Dua Saleh grew up in St. Paul, Minnesota’s Rondo neighborhood. It was there, in a black cultural center of the Midwest with a once-thriving soul and jazz scene, where Dua became obsessed with music. From the sounds of their home country of Sudan streaming from a satellite specialty channel, to the jazz-scat singers of the 1940s, to R&B and hip-hop of the early 2000s, to dancehall and afro-beat, everything was fair game for Dua. Writing poetry provided an escape from a rigid home life as open mic nights became a refuge to build community and a sense of self. During college Dua received recognition for their poetry, started to build confidence in their voice and became more comfortable on stage. By graduation, their poems started to sound more like lyrics.

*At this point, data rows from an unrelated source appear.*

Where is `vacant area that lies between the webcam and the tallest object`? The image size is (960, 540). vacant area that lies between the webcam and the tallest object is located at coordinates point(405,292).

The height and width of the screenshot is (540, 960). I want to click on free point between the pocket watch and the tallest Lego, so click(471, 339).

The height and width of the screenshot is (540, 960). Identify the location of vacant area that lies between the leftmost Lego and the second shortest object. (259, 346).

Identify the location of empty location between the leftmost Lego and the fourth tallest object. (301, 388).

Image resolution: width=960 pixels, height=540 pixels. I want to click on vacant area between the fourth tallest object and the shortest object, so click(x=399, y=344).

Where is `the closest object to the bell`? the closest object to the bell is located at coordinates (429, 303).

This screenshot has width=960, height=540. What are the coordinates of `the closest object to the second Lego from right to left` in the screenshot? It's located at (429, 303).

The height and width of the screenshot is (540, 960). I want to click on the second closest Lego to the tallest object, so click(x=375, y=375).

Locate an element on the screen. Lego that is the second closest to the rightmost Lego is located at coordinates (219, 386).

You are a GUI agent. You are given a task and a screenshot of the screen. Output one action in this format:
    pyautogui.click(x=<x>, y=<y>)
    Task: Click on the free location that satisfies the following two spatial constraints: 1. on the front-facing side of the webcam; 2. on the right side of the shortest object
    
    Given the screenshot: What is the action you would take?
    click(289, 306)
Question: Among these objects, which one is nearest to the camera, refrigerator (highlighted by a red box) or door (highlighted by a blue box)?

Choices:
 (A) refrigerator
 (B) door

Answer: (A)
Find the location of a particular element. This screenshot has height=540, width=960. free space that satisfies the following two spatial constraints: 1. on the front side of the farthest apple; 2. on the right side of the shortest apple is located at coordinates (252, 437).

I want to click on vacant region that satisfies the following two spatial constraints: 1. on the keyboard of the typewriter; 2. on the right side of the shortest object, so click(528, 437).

When Dua Saleh posted their first musical attempt on the internet, it was a fun experiment to show friends. Almost immediately, the Twin Cities scene took notice. One of them was the producer Psymun (Future, Young Thug, Juice WRLD, Corbin fka Spooky Black), whom Saleh was a fan of but didn’t know shared the same hometown. The pair struck up a chemistry, which led to Psymun executive producing Nūr. The EP includes “Kickflip”, a playful bop that Saleh wrote gazing out their window after waking up restless at three in the morning with a melody that had to get out. “Albany” is more impressionistic, flipping a dark memory of loneliness and heartache into cathartic vocal harmonies that take on a hymnal quality as they build layer upon layer.

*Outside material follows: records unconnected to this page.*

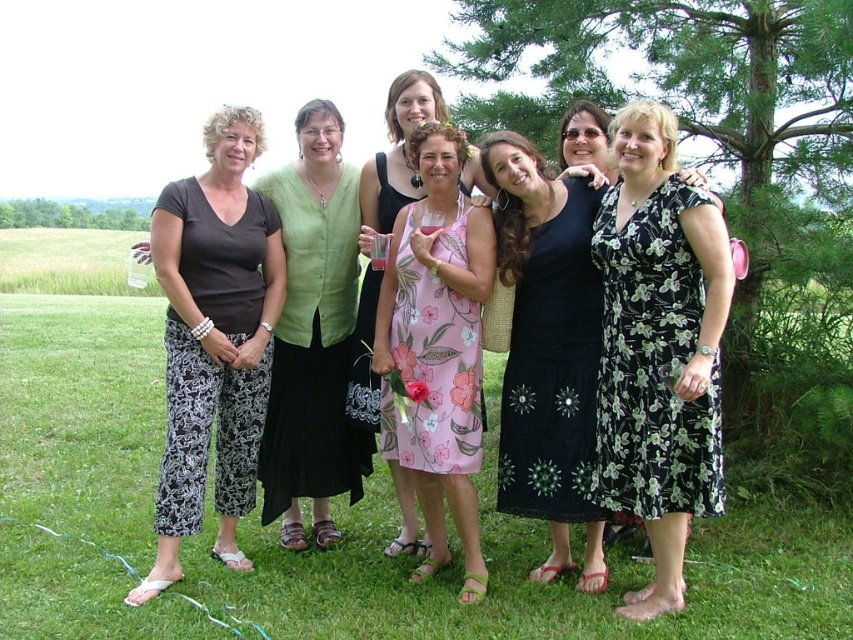 Question: Based on their relative distances, which object is farther from the floral cotton dress at center?

Choices:
 (A) matte green vest at center
 (B) floral-patterned fabric dress at center

Answer: (A)

Question: From the image, what is the correct spatial relationship of floral cotton dress at center in relation to floral-patterned fabric dress at center?

Choices:
 (A) left
 (B) right

Answer: (B)

Question: Is green grass at center wider than floral chiffon dress at center?

Choices:
 (A) no
 (B) yes

Answer: (B)

Question: Which is nearer to the dark gray matte pants at left?

Choices:
 (A) green grass at center
 (B) floral chiffon dress at center

Answer: (B)

Question: Is the position of matte green vest at center more distant than that of floral-patterned fabric dress at center?

Choices:
 (A) yes
 (B) no

Answer: (A)

Question: Which object is farther from the camera taking this photo?

Choices:
 (A) floral chiffon dress at center
 (B) floral print dress at center

Answer: (A) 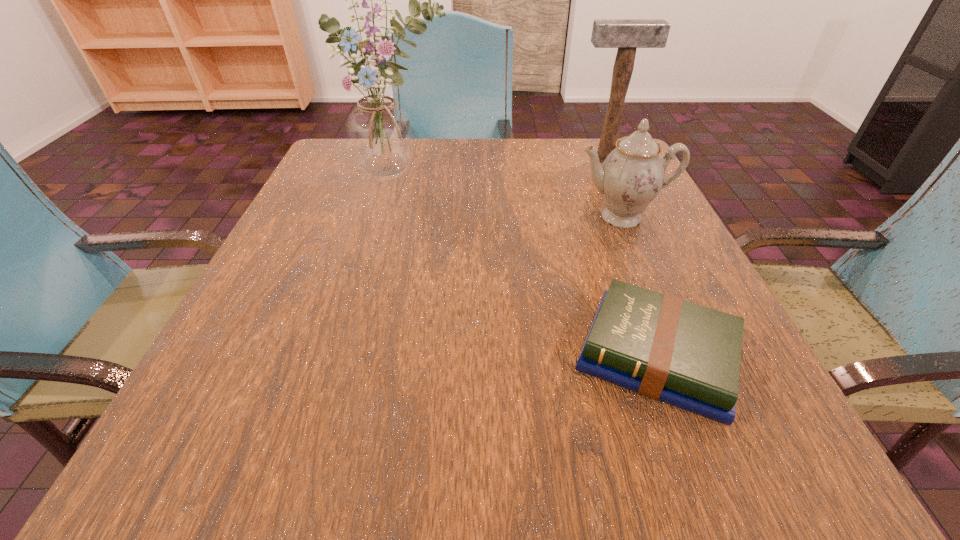 Where is `the leftmost object`? This screenshot has height=540, width=960. the leftmost object is located at coordinates (380, 134).

Find the location of a particular element. the tallest object is located at coordinates (380, 134).

Find the location of `the second tallest object`. the second tallest object is located at coordinates (627, 35).

Where is `chinaware`? This screenshot has height=540, width=960. chinaware is located at coordinates (632, 175).

Identify the location of the third tallest object. Image resolution: width=960 pixels, height=540 pixels. (632, 175).

Locate an element on the screen. Image resolution: width=960 pixels, height=540 pixels. book is located at coordinates (687, 355).

At what (x,y) coordinates should I click in order to perform the action: click on the nearest object. Please return your answer as a coordinate pair (x, y). The height and width of the screenshot is (540, 960). Looking at the image, I should click on (687, 355).

This screenshot has height=540, width=960. Find the location of `vacant position located on the front-facing side of the leftmost object`. vacant position located on the front-facing side of the leftmost object is located at coordinates (372, 267).

Identify the location of free spot located 0.050m on the left of the mallet. The height and width of the screenshot is (540, 960). (554, 159).

This screenshot has height=540, width=960. In order to click on vacant position located 0.360m on the spout of the second nearest object in this screenshot , I will do `click(698, 403)`. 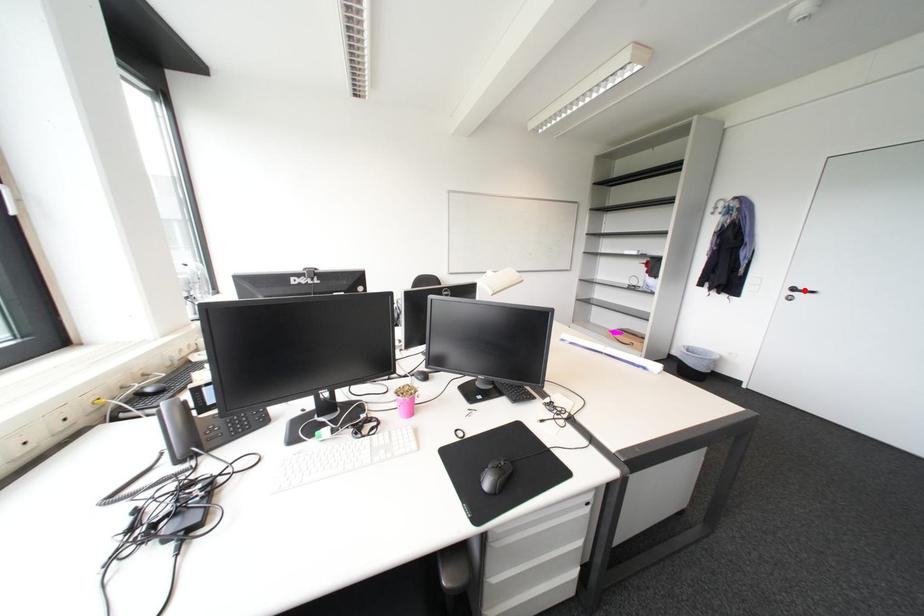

It’s Dua Saleh’s fluidity – of sound, of form, of self-presentation – that makes them so enlivening. Their vocal range is elastic, floating from an elegant purr into an unvarnished, guttural growl, and then back again at a moment’s notice. Their writing can be dreamy, but more often plumbs the soul, pricking deep with a poet’s precision and showing the scars that remain. With a life that’s been charted across continent and conflict and an early adulthood spent pushing back against myopia and dogma, Saleh doesn’t resist traditional classifications as much as they transcend them. Their music is in conversation with their African ancestry and the future possibilities of the diaspora in a way that collapses the distinctions between global, local, personal and political. To listen to Dua Saleh is to hear, in real time, someone fight for the right to define themselves for themselves.